Wednesday, January 28, 2015

Episode 99 | Nobody's hallway

Catherine had declared the hallway of her apartment 'Nobody's Land' -- like most of the public spaces in Russia. Recalling Paris, and how there had always been fresh flowers adorning a table at the elegant entryway of the building on the Rue de Furstemberg, on her first week in St. Petersburg she had bought a bouquet of champagne roses, that she thought would suit the damask in tones of gold and bronze on the walls. Coming back from lunch, she artfully arranged them -- one among the classical refinements she had learned from Celeste -- on the table standing alone under a dimly lit lamp on the corner. The table was stained and unstable, if still classy and solid, and the lampshade was dusty and charmingly torn -- but her flowers had instantly enlivened the ambient, poising as an antidote to the decaying elegance. When leaving for tea, later in the afternoon, she found they had been stolen already, together with the little crystal vase acquired at the Udelnaya flea market. In the evening, she placed back the dried flowers and the plastic vase she had trashed earlier, wondering if they could have been dear to any of her neighbors.

Just then did she really notice how worn the carpet at the stairs landing was, to later find it had been placed there to hide a horrendously executed repair that had damaged the wooden floor, permanently. Nobody seemed to care about the peeling wallpaper, the stained mirror, the molded ceiling where rain had once leaked, the crannied marble of the doorposts -- all was considered historical, it seemed. Termites had been tenants in that building longer than any other people, she hinted, shrugging to those problems under the privilege of being a foreigner.

Standing in the hallway, Catherine would fantasize that Raskolnikov was just waiting to jump on her from behind one of the five other doors -- not to kill her, though, but to beg to appear in one of her novels. Because she was actually aware that the neighbors were spying on her through their peepholes -- she could see and sometimes even hear them being lifted, and the change of light in the holes as eyes were being pressed to them. Not so much scary, she didn't really care about that intrusion, and always thought that, through their provincial curiosity, they might learn a few lessons from her. At least on how to dress elegantly, and move lightly -- for her neighbors walked around in a rhinoceros stampede that made the crystal chandelier in the hall tremble and tinkle. 

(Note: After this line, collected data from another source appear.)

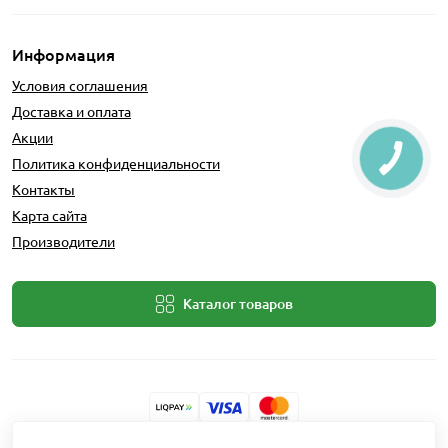
Информация
Условия соглашения
Доставка и оплата
Акции
Политика конфиденциальности
Контакты
Карта сайта
Производители
Каталог товаров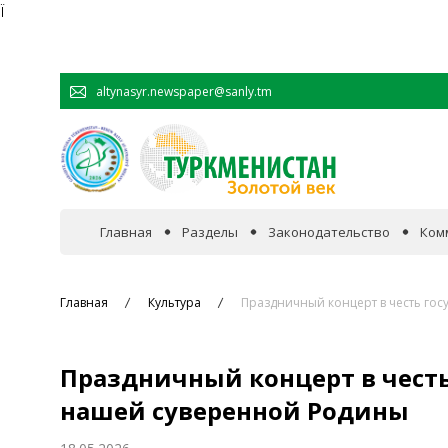
Ï
altynasyr.newspaper@sanly.tm
Главная
Разделы
Законодательство
Ком
В фокусе событий
Главная
Культура
Праздничный концерт в честь го
Официальная хроника
Праздничный концерт в чест
Сотрудничество
нашей суверенной Родины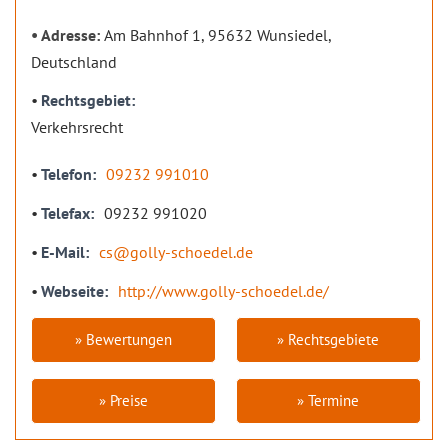
Adresse:
Am Bahnhof 1, 95632 Wunsiedel,
Deutschland
Rechtsgebiet
Verkehrsrecht
Telefon
09232 991010
Telefax
09232 991020
E-Mail
cs@golly-schoedel.de
Webseite
http://www.golly-schoedel.de/
» Bewertungen
» Rechtsgebiete
» Preise
» Termine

In that hallway, that often smelled to boiled eggs and coarse tobacco, she realized the heated dialogue with Laurent was a scene many of her neighbors were watching from behind their doors. She pictured them in old underwear or pajamas, picking their teeth or noses, unable to understand more than just a few words -- if any of them spoke French, she hadn't come across him or her yet. While she was ready to go to theater herself -- wearing the new Prada black gown she had bought that very morning --, they were enjoying their homely stage with her.

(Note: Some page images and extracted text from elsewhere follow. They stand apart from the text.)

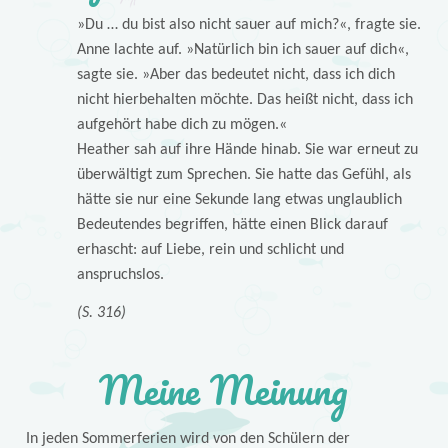
»Du … du bist also nicht sauer auf mich?«, fragte sie.
Anne lachte auf. »Natürlich bin ich sauer auf dich«,
sagte sie. »Aber das bedeutet nicht, dass ich dich
nicht hierbehalten möchte. Das heißt nicht, dass ich
aufgehört habe dich zu mögen.«
Heather sah auf ihre Hände hinab. Sie war erneut zu
überwältigt zum Sprechen. Sie hatte das Gefühl, als
hätte sie nur eine Sekunde lang etwas unglaublich
Bedeutendes begriffen, hätte einen Blick darauf
erhascht: auf Liebe, rein und schlicht und
anspruchslos.
(S. 316)
Meine Meinung
In jeden Sommerferien wird von den Schülern der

Upon identifying Laurent's name on the mobile's screen, she had asked Vladimir to fetch her stole, though she was comfortable enough. Catherine had been waiting for her son to make contact, for she knew it would be worse to push him when he was in one of his hurtful moods. She also knew she should better no longer avoid talking to him. She picked the call at Laurent's second try, entertaining hope that they wouldn't fight -- but they had seriously argued, and the end of their conversation couldn't have been more melancholic.

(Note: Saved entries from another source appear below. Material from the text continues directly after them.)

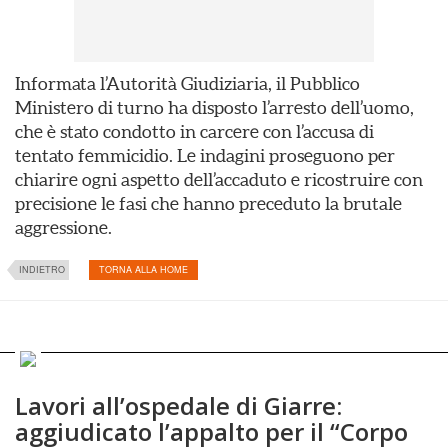
Informata l’Autorità Giudiziaria, il Pubblico
Ministero di turno ha disposto l’arresto dell’uomo,
che è stato condotto in carcere con l’accusa di
tentato femmicidio. Le indagini proseguono per
chiarire ogni aspetto dell’accaduto e ricostruire con
precisione le fasi che hanno preceduto la brutale
aggressione.
INDIETRO
TORNA ALLA HOME
Lavori all’ospedale di Giarre:
aggiudicato l’appalto per il “Corpo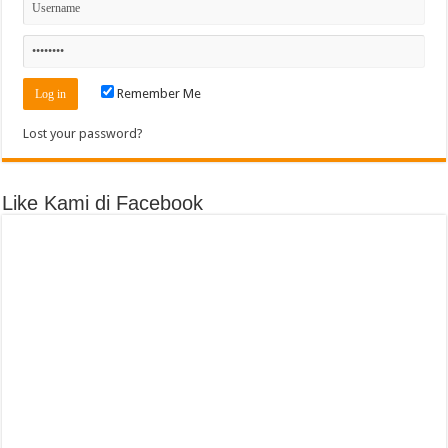
Remember Me
Lost your password?
Like Kami di Facebook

"Laurent? Listen to me... Laurent!" It seemed like he had not only hang up, but typically, also disconnected his phone. She had heard a shower being turned on in the back of their conversation, and it was very probable that her son was not alone. Was he, ever?

"Your son is not a child, Katerina." She startled, hearing Vlad's comment immediately after Laurent had hang up. "He is old." Her young lover was at the mirror, grooming himself -- or pretending to, since the light in the hallway was so dim and on the tainted surface, images were barely visible.

"Old? He is older than you, Vlad, but not so much older, I should say..." She giggled.

"Old enough, Katerina, that's what I want to say. You should not treat him like a child. You are justifying his very bad behavior." He was at the mirror trying to look busy and self-important, as if he hadn't been there plainly waiting for her. And showing off his costume, too, because he knew she liked it when he dressed more formally.

"Not that again, Vlad!" She had chosen and bought his new clothes, and they fitted him perfectly. It was much better than the ragged jeans and the stained leather jacket he used to wear trying to look modern and European. Still, wearing formal clothes as if they were a plaster cast, Vladimir's unlikely elegance was, at best, that of a Russian mafioso. 

"There is another case of pederasty in the newspapers today. Another dirty priest." He sounded awfully serious and offended. Maybe it was his way of protesting, when she had fooled him about the coat, and kept him waiting for so long.

"And how does that relate to my son?" Catherine asked, with a sigh. Vlad's reasoning being like quicksand, she knew she was going to be dragged into the darkest ages of prejudice. 

"The priest was an homosexual molesting little boys. You are not going to defend pederasty, Katerina, are you?"

"Of course not!" She hadn't taken her earring off, and after having pressed it against the screen of her mobile phone for so many minutes, she had a headache, making her feel defeated before the combat had even started. "Pederasty is a crime! And those priests are sick, and they need treatment. But do you realize you didn't mention them in your first sentence as homosexuals? The problem here is not their homosexuality, but their pederasty."

"Katerina! Don't try to fool me! They molested little boys, not little girls! They are sick homosexuals." 

She tried to think Vlad's bad French was keeping him from being a more reasonable person, unable to express what he really meant... Or maybe it was actually preventing him from being even worse?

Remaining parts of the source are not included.